Pillar · Cliniche e Poliambulatori

Consenso Informato Digitale per Cliniche, Poliambulatori e Centri Medici

In una struttura sanitaria il consenso informato non è un problema del singolo medico: è un problema organizzativo della struttura. L’art. 7 della L. 24/2017 (Gelli-Bianco) pone in capo a poliambulatori, centri medici e cliniche la responsabilità contrattuale per le condotte dolose o colpose dei sanitari di cui si avvalgono — anche se scelti dal paziente e anche se non dipendenti. E per le Sezioni Unite della Cassazione (sent. 577/2008) è la struttura a dover provare in giudizio di aver adempiuto correttamente: se il consenso di un paziente non si trova, è incompleto o non è riferibile alla prestazione eseguita, il problema è della struttura, non del professionista che quel giorno era in ambulatorio.

ConsensoSicuro è il software italiano di consenso informato pensato per le strutture: un account master per tutta l’organizzazione, medici gestiti in anagrafica senza account individuali, documenti intestati alla struttura con l’indicazione del medico esecutore e della sede, firma del paziente dal proprio telefono con codice OTP, archivio cifrato AES-256 per 10 anni e statistiche per medico e per sede. Sotto trovi la guida completa: perché la struttura risponde del consenso, come funziona il flusso multi-medico e cosa cambia per la medicina estetica.
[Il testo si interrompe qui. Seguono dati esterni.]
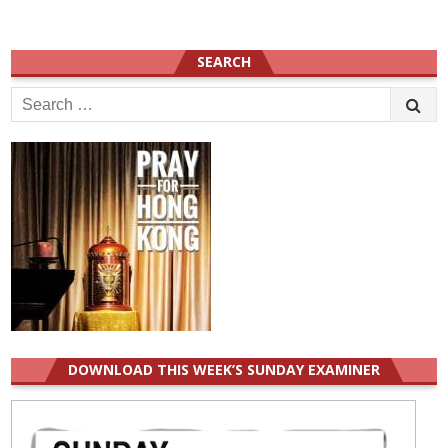
SEARCH
Search
for:
DOWNLOAD THIS WEEK’S SUNDAY EXAMINER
Perché la struttura risponde del consenso informato

La Legge 22 dicembre 2017, n. 219 stabilisce che nessun trattamento sanitario può iniziare senza il consenso libero e informato del paziente e che il consenso va documentato in forma scritta o con videoregistrazione (art. 1, comma 4). Fin qui, l’obbligo riguarda ogni prestazione — dallo studio monoprofessionale alla casa di cura. Ma quando la prestazione avviene dentro una struttura, si aggiunge un secondo livello: quello della responsabilità dell’organizzazione.
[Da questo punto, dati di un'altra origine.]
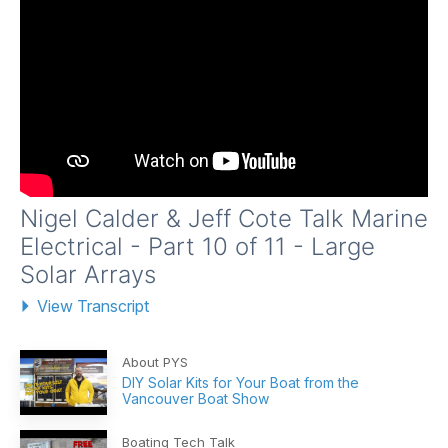
Nigel Calder & Jeff Cote Talk Marine
Electrical - Part 10 of 11 - Large
Solar Arrays
View Transcript
About PYS
DIY Solar Kits for Your Boat from the
Vancouver Boat Show
Boating Tech Talk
Art. 7 L. 24/2017: la struttura risponde anche per i non dipendenti

L’art. 7 della legge Gelli-Bianco prevede che la struttura sanitaria, pubblica o privata, che nell’adempimento della propria obbligazione si avvalga dell’opera di esercenti la professione sanitaria — «anche se scelti dal paziente e ancorché non dipendenti della struttura stessa» — risponde delle loro condotte dolose o colpose ai sensi degli artt. 1218 e 1228 c.c. È una responsabilità di tipo contrattuale: copre anche il difetto di acquisizione o di documentazione del consenso informato da parte del sanitario di cui la struttura si avvale. In altre parole: il fatto che il ginecologo o il medico estetico che opera nei tuoi ambulatori sia un libero professionista a partita IVA non sposta la responsabilità fuori dalla struttura.

Cass. SS.UU. 577/2008: l’onere della prova è della struttura

Le Sezioni Unite della Cassazione, sentenza 11 gennaio 2008, n. 577, hanno consolidato il principio sul riparto dell’onere probatorio nella responsabilità sanitaria di natura contrattuale: il paziente deve provare il rapporto con la struttura e allegare l’inadempimento astrattamente idoneo a causare il danno; è la struttura a dover dimostrare di aver adempiuto esattamente o che l’inadempimento non è stato causa del danno. Tradotto sul consenso informato: davanti alla contestazione «non sono mai stato informato», la difesa della struttura passa dalla capacità di produrre un documento firmato, datato, riferibile alla prestazione e al medico che l’ha eseguita. Un archivio cartaceo disomogeneo — ogni medico col suo modulo, ogni sede col suo faldone — è esattamente il punto debole che emerge in giudizio.

Il regresso verso il sanitario è limitato (art. 9)

Anche quando il difetto informativo è imputabile al singolo professionista, la struttura non può semplicemente «girare» il costo del risarcimento: l’art. 9 della L. 24/2017 limita l’azione di rivalsa della struttura verso il sanitario ai soli casi di dolo o colpa grave, con vincoli temporali e quantitativi. La conseguenza pratica è che alla struttura conviene prevenire: standardizzare i moduli, tracciare le firme e conservare tutto in un archivio unico costa molto meno che tentare un regresso dopo la condanna.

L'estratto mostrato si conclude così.